Rowe v. Table Mountain Water Co.

10 Cal. 441
CourtCalifornia Supreme Court
DecidedJuly 1, 1858
StatusPublished
Cited by14 cases

This text of 10 Cal. 441 (Rowe v. Table Mountain Water Co.) is published on Counsel Stack Legal Research, covering California Supreme Court primary law. Counsel Stack provides free access to over 12 million legal documents including statutes, case law, regulations, and constitutions.

Bluebook
Rowe v. Table Mountain Water Co., 10 Cal. 441 (Cal. 1858).

Opinion

Baldwin, J., delivered the opinion of the Court

Terry, C., J., and Field, J., concurring.

The first assignment of error is, that the note and mortgage are those of the persons signing—McCall and Clary—and not of the corporation. A default confesses all the material facts in the complaint. Unless it were impossible, in fact, therefore, for this note and mortgage, thus executed, to be the note and mortgage of this corporation, the objection fails. We can not see why the corporation, if it chose to do so, could not as well bind itself in this- form as in any other. A party may bind himself, if such is- his design, by a fictitious signature, and if he admits such to be his intention, he can not complain that he is held by it. It is expressly averred that the corporation made this note in this way. It is not impossible that this note was so made in this way by express authority and direction of its by-laws; indeed, it is expressly averred that the president and secretary, signing, were expressly empowered, for and on behalf of the corporation, so to act.

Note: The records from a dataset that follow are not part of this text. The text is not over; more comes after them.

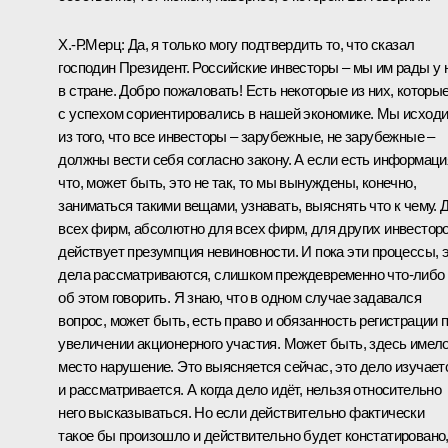
Х.-Р.Мерц:
Да, я только могу подтвердить то, что сказал
господин Президент. Российские инвесторы – мы им рады у 
в стране. Добро пожаловать! Есть некоторые из них, которы
с успехом сориентировались в нашей экономике. Мы исход
из того, что все инвесторы – зарубежные, не зарубежные –
должны вести себя согласно закону. А если есть информаци
что, может быть, это не так, то мы вынуждены, конечно,
заниматься такими вещами, узнавать, выяснять что к чему. 
всех фирм, абсолютно для всех фирм, для других инвестор
действует презумпция невиновности. И пока эти процессы, 
дела рассматриваются, слишком преждевременно что‑либо
об этом говорить. Я знаю, что в одном случае задавался
вопрос, может быть, есть право и обязанность регистрации 
увеличении акционерного участия. Может быть, здесь имел
место нарушение. Это выясняется сейчас, это дело изучает
и рассматривается. А когда дело идёт, нельзя относительно
него высказываться. Но если действительно фактически
такое бы произошло и действительно будет констатировано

The second assignment is answered by the case of Rollins v. Forbes, (ante, 299.)

The third and fourth assignments are already answered. The complaint states, in so many words, that the note and mortgage were the acts of the corporation, and no further authority is necessary to be averred.

The last assignment questions the regularity of a judgment by default, by a service of the summons upon one McCall, as president, and Clary, as secretary, without some proof beyond the mere return, that these persons were such officers. As to this point, we have had some doubt, but as the statute expressly authorizes a service upon the corporation by serving the summons on their officers, and as the practice has been to take judgment by default upon a return of this sort, we do not feel inclined to hold it erroneous. Upon principle, we can not see that the sheriff is not as much bound to ascertain the fact, as to the persons who fill these offices, as other facts involved in a return quite as difficult of ascertainment; as, for example, the identity of property, whether it be homestead, or otherwise exempt, the ownership, the possession, boundaries, etc., etc.

[445]*445If the sheriff should mistake in executing the process, the remedy is easy and effectual.

In the absence of any showing of this kind, we think the judgment should stand.

Judgment affirmed.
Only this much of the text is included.